Laura Seitz, Deseret News
PROVO — At the beginning of the school year, Lance Vandermark asked his second grade class what kind of handwriting they wanted to strive for this year.
Did they want to have cruddy kindergarten penmanship or write like sloppy second graders?
One boy said that he had a brother in college, and he wanted to have handwriting like his.
Now when the students turn in their final writing drafts, Vandermark asks if they think they used their "super-neat college handwriting." If not, he has them practice certain letters again.
"They think it's a blast and it gets them focused on how they are writing," said Vandermark, who teaches at Sunset View Elementary in Provo.

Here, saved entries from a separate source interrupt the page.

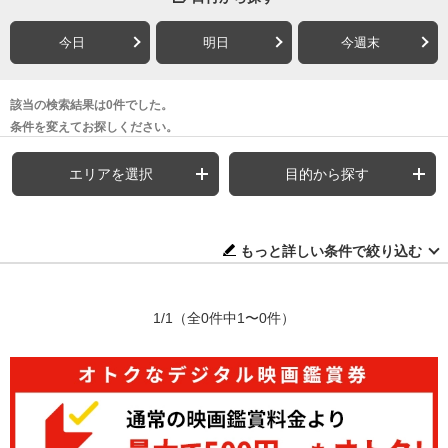
今日
明日
今週末
該当の検索結果は0件でした。
条件を変えてお探しください。
エリアを選択
目的から探す
もっと詳しい条件で絞り込む
1/1
（全0件中1〜0件）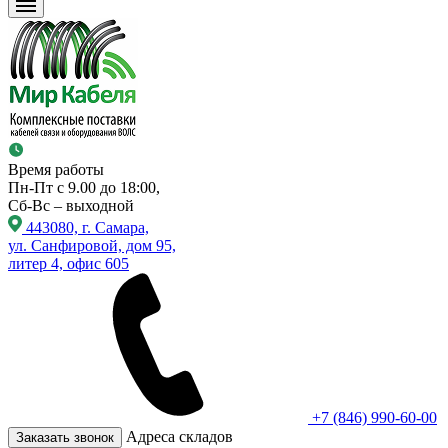
Время работы
Пн-Пт с 9.00 до 18:00,
Сб-Вс – выходной
443080, г. Самара,
ул. Санфировой, дом 95,
литер 4, офис 605
+7 (846) 990-60-00
Адреса складов
Заказать звонок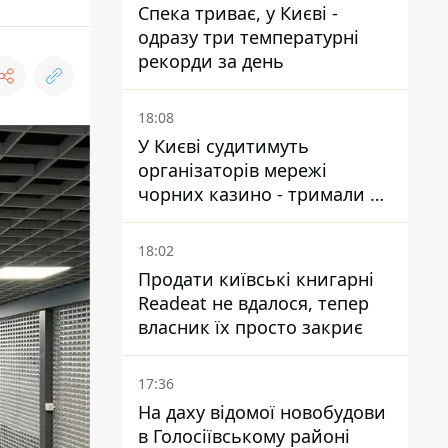
Спека триває, у Києві -
одразу три температурні
рекорди за день
18:08
У Києві судитимуть
організаторів мережі
чорних казино - тримали 39
закладів
18:02
Продати київські книгарні
Readeat не вдалося, тепер
власник їх просто закриє
17:36
На даху відомої новобудови
в Голосіївському районі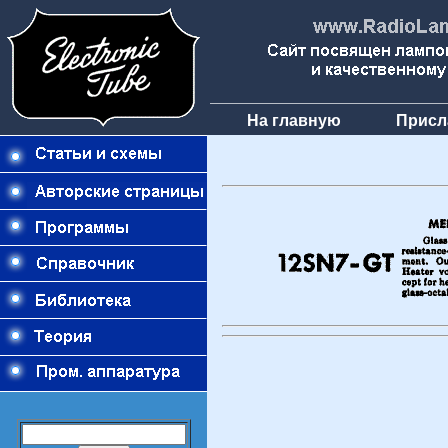
На главную
Присл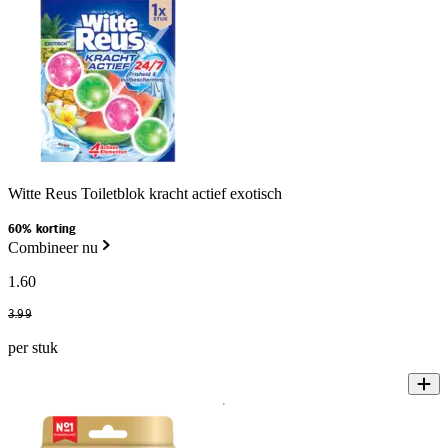
Witte Reus Toiletblok kracht actief exotisch
60% korting
Combineer nu
1
.
60
3
.
99
per stuk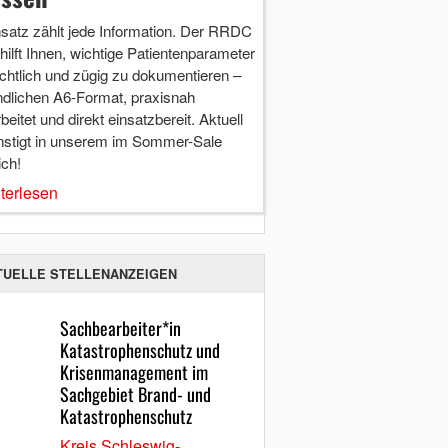
nsatz zählt jede Information. Der RRDC
hilft Ihnen, wichtige Patientenparameter
chtlich und zügig zu dokumentieren –
ndlichen A6-Format, praxisnah
beitet und direkt einsatzbereit. Aktuell
nstigt in unserem im Sommer-Sale
ich!
terlesen
TUELLE STELLENANZEIGEN
Sachbearbeiter*in
Katastrophenschutz und
Krisenmanagement im
Sachgebiet Brand- und
Katastrophenschutz
Kreis Schleswig-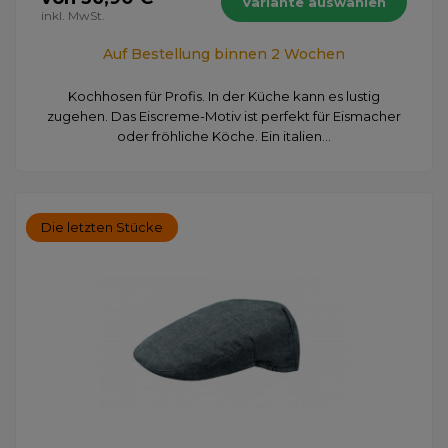
Variante auswählen
inkl. MwSt.
Auf Bestellung binnen 2 Wochen
Kochhosen für Profis. In der Küche kann es lustig
zugehen. Das Eiscreme-Motiv ist perfekt für Eismacher
oder fröhliche Köche. Ein italien...
Die letzten Stücke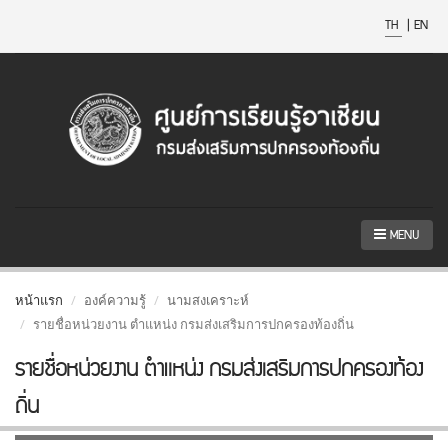
TH
|
EN
MENU
หน้าแรก
องค์ความรู้
นามสงเคราะห์
รายชื่อหน่วยงาน ตำแหน่ง กรมส่งเสริมการปกครองท้องถิ่น
รายชื่อหน่วยงาน ตำแหน่ง กรมส่งเสริมการปกครองท้อง
ถิ่น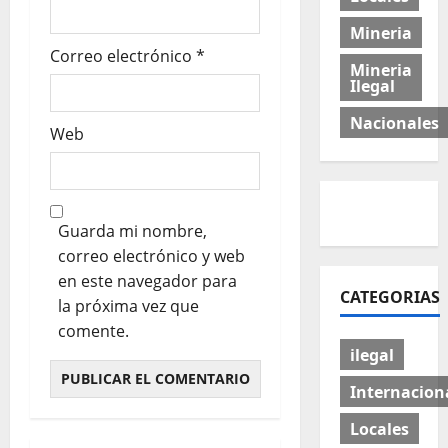
Mineria
Correo electrónico
*
Mineria
Ilegal
Nacionales
Web
Guarda mi nombre,
correo electrónico y web
en este navegador para
CATEGORIAS
la próxima vez que
comente.
ilegal
Internacion
Locales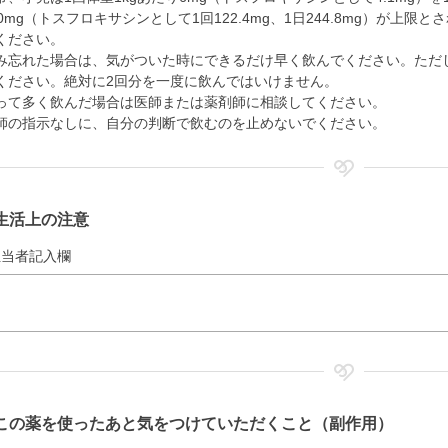
60mg（トスフロキサシンとして1回122.4mg、1日244.8mg）が
ください。
み忘れた場合は、気がついた時にできるだけ早く飲んでください。ただ
ください。絶対に2回分を一度に飲んではいけません。
って多く飲んだ場合は医師または薬剤師に相談してください。
師の指示なしに、自分の判断で飲むのを止めないでください。
生活上の注意
担当者記入欄
この薬を使ったあと気をつけていただくこと（副作用）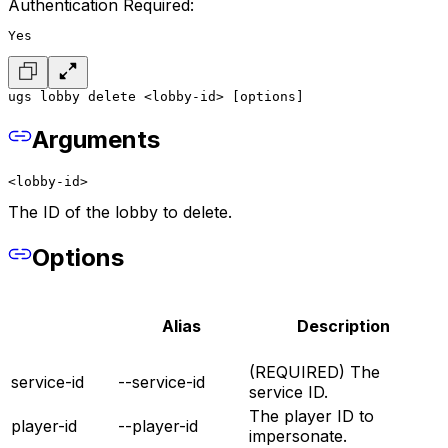
Authentication Required:
Yes
ugs lobby delete <lobby-id> [options]
Arguments
<lobby-id>
The ID of the lobby to delete.
Options
Alias
Description
(REQUIRED) The
service-id
--service-id
service ID.
The player ID to
player-id
--player-id
impersonate.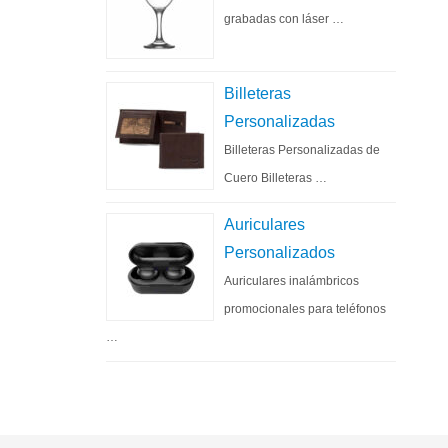
grabadas con láser …
Billeteras
Personalizadas
Billeteras Personalizadas de
Cuero Billeteras …
Auriculares
Personalizados
Auriculares inalámbricos
promocionales para teléfonos
…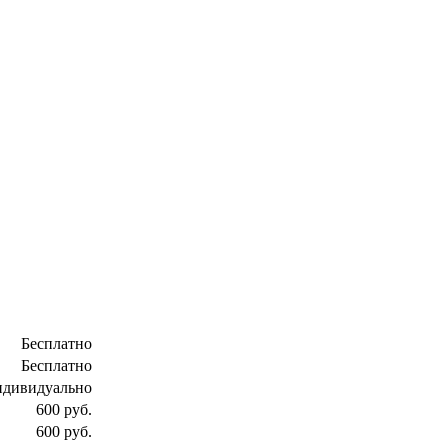
Бесплатно
Бесплатно
ндивидуально
600 руб.
600 руб.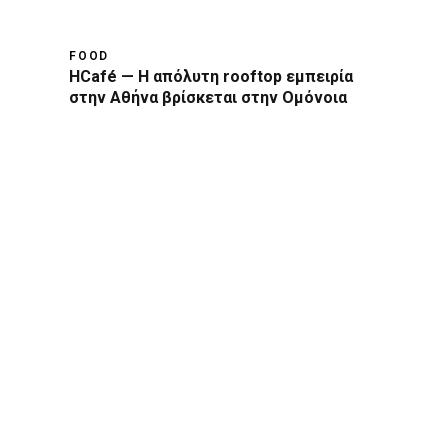
FOOD
HCafé — Η απόλυτη rooftop εμπειρία
στην Αθήνα βρίσκεται στην Ομόνοια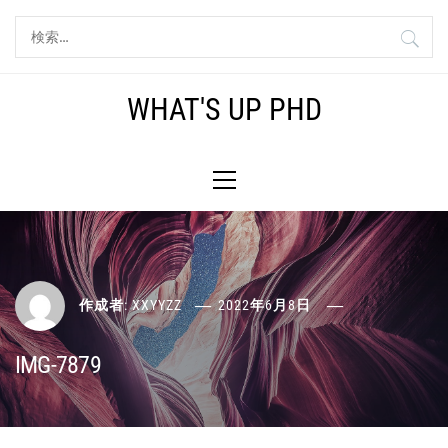
コ
検
ン
索:
テ
ン
WHAT'S UP PHD
ツ
へ
メ
ス
イ
キ
ン
ッ
メ
プ
ニ
ュ
ー
作成者:
XXYYZZ
2022年6月8日
IMG-7879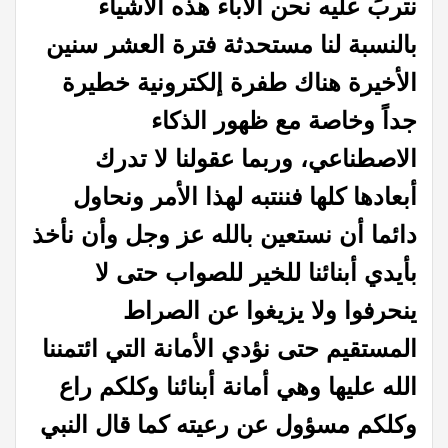
نتربَ عليه نحن الآباء هذه الأشياء
بالنسبة لنا مستحدثة فترة العشر سنين
الأخيرة هناك طفرة إلكترونية خطيرة
جداً وخاصة مع ظهور الذكاء
الاصطناعي، وربما عقولنا لا تدرك
أبعادها كلها فننتبه لهذا الأمر ونحاول
دائما أن نستعين بالله عز وجل وأن نأخذ
بأيدي أبنائنا للخير للصواب حتى لا
ينحرفوا ولا يزيغوا عن الصراط
المستقيم
حتى نؤدي الأمانة التي ائتمننا
الله عليها وهي أمانة أبنائنا وكلكم راع
وكلكم مسؤول عن رعيته كما قال النبي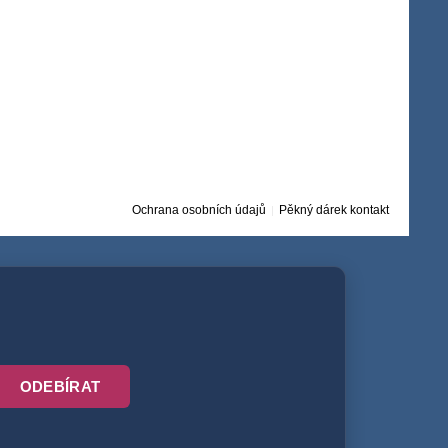
Ochrana osobních údajů
Pěkný dárek kontakt
ODEBÍRAT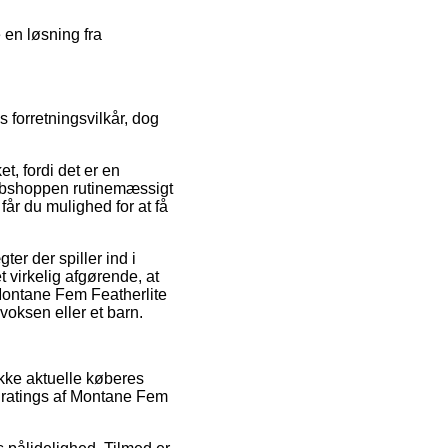
 en løsning fra
forretningsvilkår, dog
t, fordi det er en
 webshoppen rutinemæssigt
r du mulighed for at få
r der spiller ind i
t virkelig afgørende, at
 Montane Fem Featherlite
oksen eller et barn.
ække aktuelle køberes
ns ratings af Montane Fem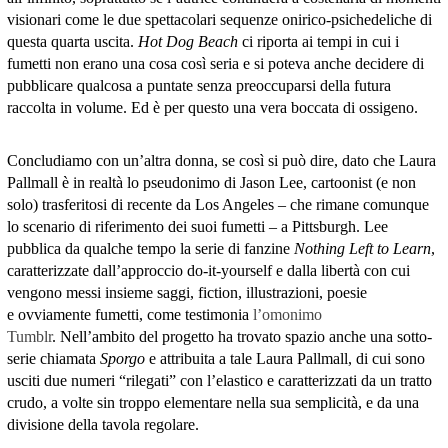
visionari come le due spettacolari sequenze onirico-psichedeliche di
questa quarta uscita.
Hot Dog Beach
ci riporta ai tempi in cui i
fumetti non erano una cosa così seria e si poteva anche decidere di
pubblicare qualcosa a puntate senza preoccuparsi della futura
raccolta in volume. Ed è per questo una vera boccata di ossigeno.
Concludiamo con un’altra donna, se così si può dire, dato che Laura
Pallmall è in realtà lo pseudonimo di Jason Lee, cartoonist (e non
solo) trasferitosi di recente da Los Angeles – che rimane comunque
lo scenario di riferimento dei suoi fumetti – a Pittsburgh. Lee
pubblica da qualche tempo la serie di fanzine
Nothing Left to Learn
,
caratterizzate dall’approccio do-it-yourself e dalla libertà con cui
vengono messi insieme saggi, fiction, illustrazioni, poesie
e ovviamente fumetti, come testimonia
l’omonimo
Tumblr
. Nell’ambito del progetto ha trovato spazio anche una sotto-
serie chiamata
Sporgo
e attribuita a tale Laura Pallmall, di cui sono
usciti due numeri “rilegati” con l’elastico e caratterizzati da un tratto
crudo, a volte sin troppo elementare nella sua semplicità, e da una
divisione della tavola regolare.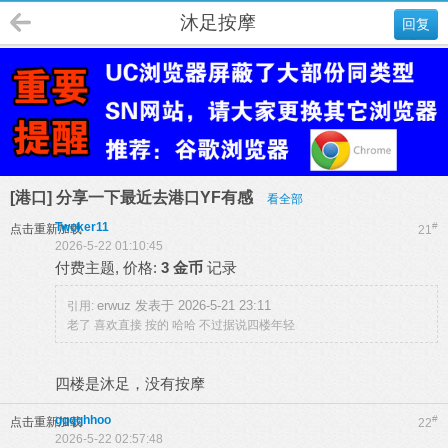
沐足按摩
回复
[港口] 分享一下最近去港口YF有感
看全部
Twoker11
#
点击重新加载
21
2026-5-22 01:10:45
付费主题, 价格:
3 金币
记录
erwuz 发表于 2026-5-21 23:11
引用:
老了 喜欢直接 按的 哈哈 不过据说四楼年轻
四楼是沐足，没有按摩
ggqqhhoo
#
点击重新加载
22
2026-5-22 02:57:48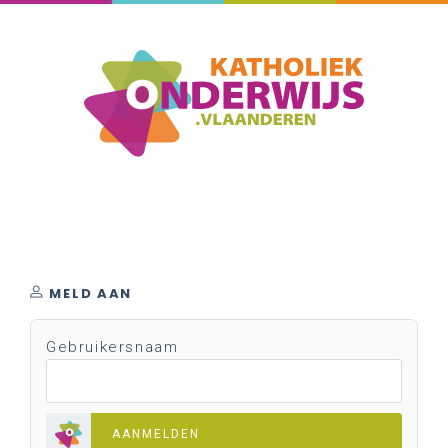
MELD AAN
Gebruikersnaam
AANMELDEN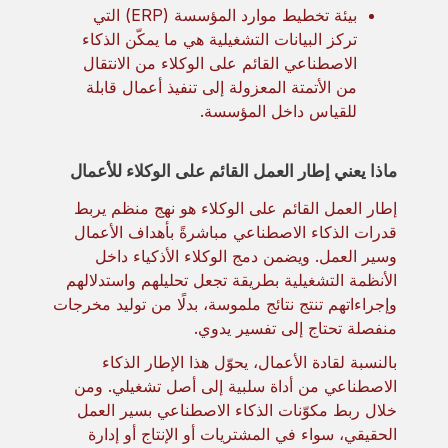
بيئة تخطيط موارد المؤسسة (ERP) التي
تركز البيانات التشغيلية هي ما يمكّن الذكاء
الاصطناعي القائم على الوكلاء من الانتقال
من الأتمتة المعزولة إلى تنفيذ أعمال قابلة
للقياس داخل المؤسسة.
ماذا يعني إطار العمل القائم على الوكلاء للأعمال
إطار العمل القائم على الوكلاء هو نهج منظم يربط
قدرات الذكاء الاصطناعي مباشرةً بأهداف الأعمال
وسير العمل. ويضمن دمج الوكلاء الأذكياء داخل
الأنظمة التشغيلية بطريقة تجعل تحليلهم واستدلالهم
وإجراءاتهم تنتج نتائج ملموسة، بدلًا من توليد مخرجات
منفصلة تحتاج إلى تفسير يدوي.
بالنسبة لقادة الأعمال، يحوّل هذا الإطار الذكاء
الاصطناعي من أداة سلبية إلى أصل تشغيلي. ومن
خلال ربط مكوّنات الذكاء الاصطناعي بسير العمل
الحقيقي، سواء في المشتريات أو الإنتاج أو إدارة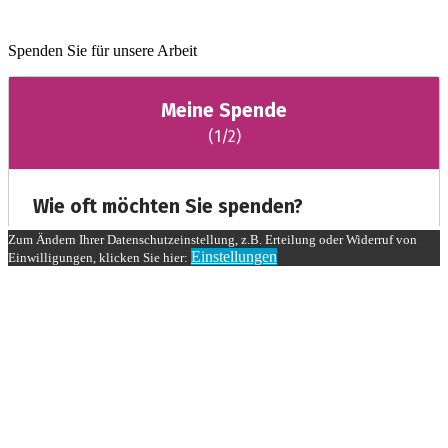
Spenden Sie für unsere Arbeit
Zum Ändern Ihrer Datenschutzeinstellung, z.B. Erteilung oder Widerruf von
Einstellungen
Einwilligungen, klicken Sie hier:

But over the years, schools have focused less on handwriting. Most early-grade elementary school classes spend 25 to 50 minutes on handwriting instruction a week — as much as some schools used to spend every day on penmanship, said Kathleen Wright, national product manager at Zaner-Bloser, one of the nation's largest handwriting curriculum publishers. Schools have more pressure and time constraints due to the emphasis on high-stakes testing ushered in by the No Child Left Behind Act of 2001, meaning there isn't as much time to focus on handwriting.
Some schools have already given up on teaching cursive and more may follow in the coming years as the new state-led Common Core standards, set to be implemented by 44 states (including Utah) in the 2014-15 school year, do not require students to learn cursive and do not mention handwriting as part of the curriculum at all. Currently, the Utah curriculum does specify that students should learn how to write legibily and fluently.
Research has shown that learning to write letters by hand is an important part in language development and helps children learn how to read faster and better, said Karin Harman James, a professor of psychology and neuroscience at Indiana University who has done extensive research on the topic.
The demand for students to know how to write well remains, as 80 percent of the work students do in the classroom is still done by hand, said Steve Graham, professor of education at Vanderbilt University.
Advantages to handwriting
Earlier this month, students at Reid School, a private school in Salt Lake City, sat down and practiced their handwriting skills. Kindergartners practiced writing the lowercase letter "r" and corrected their teacher when she modeled the letter and wrote it too tall or backwards. Students in the upper-level writing class practiced writing the cursive lowercase "l".
For the first three weeks of school, preschoolers through eighth-graders practice their letters for at least 45 minutes a day, said Ethna Reid, director of the school. Reid has had parents who can't believe the difference in their child's handwriting after just a few days at the school.
"Handwriting is so important nowadays," Reid said, adding that it helps children develop good critical thinking skills. "The better the handwriting, the more you write, and the more you write, the more you think."
Learning to write by hand is especially important in the early years, said Harmon, who is known in the linguistic world for her brain-imaging study on children.
Her studies have shown that manually printing words as compared to typing letters and words has different effects on the brain. Actually forming the letters on paper activates the portions of the brain that help with letter recognition and reading.
"Printing helps children to be able to identify letters and identifying letters is the highest predictor of reading success," Harmon said. Subsequent studies have shown that learning to write while learning to read helps children read better and faster than just learning to read without the writing component.
Better handwriting also generally equals better grades, said Graham, with Vanderbilt University.